■ Task statement
Identify every line in the records below that contains the word "страховую", and copy each of those lines.

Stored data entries

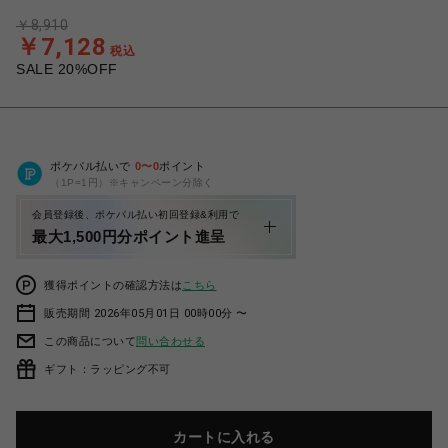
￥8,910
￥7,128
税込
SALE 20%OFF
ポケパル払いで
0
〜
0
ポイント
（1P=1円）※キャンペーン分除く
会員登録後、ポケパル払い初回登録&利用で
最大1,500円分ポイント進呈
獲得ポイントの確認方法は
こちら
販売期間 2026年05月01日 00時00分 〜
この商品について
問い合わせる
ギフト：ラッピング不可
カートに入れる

--

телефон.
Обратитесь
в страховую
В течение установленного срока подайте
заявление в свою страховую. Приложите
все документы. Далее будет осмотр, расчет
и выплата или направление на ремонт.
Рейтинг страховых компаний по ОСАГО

--

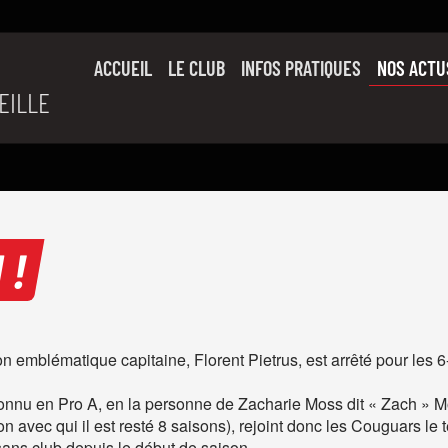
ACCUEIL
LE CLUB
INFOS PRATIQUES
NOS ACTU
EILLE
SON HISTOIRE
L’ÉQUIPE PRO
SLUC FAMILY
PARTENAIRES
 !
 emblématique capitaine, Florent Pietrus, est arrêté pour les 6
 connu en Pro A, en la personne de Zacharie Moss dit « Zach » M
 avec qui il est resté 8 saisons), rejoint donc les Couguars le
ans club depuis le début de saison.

■ Problem solution
в страховую
заявление в свою страховую. Приложите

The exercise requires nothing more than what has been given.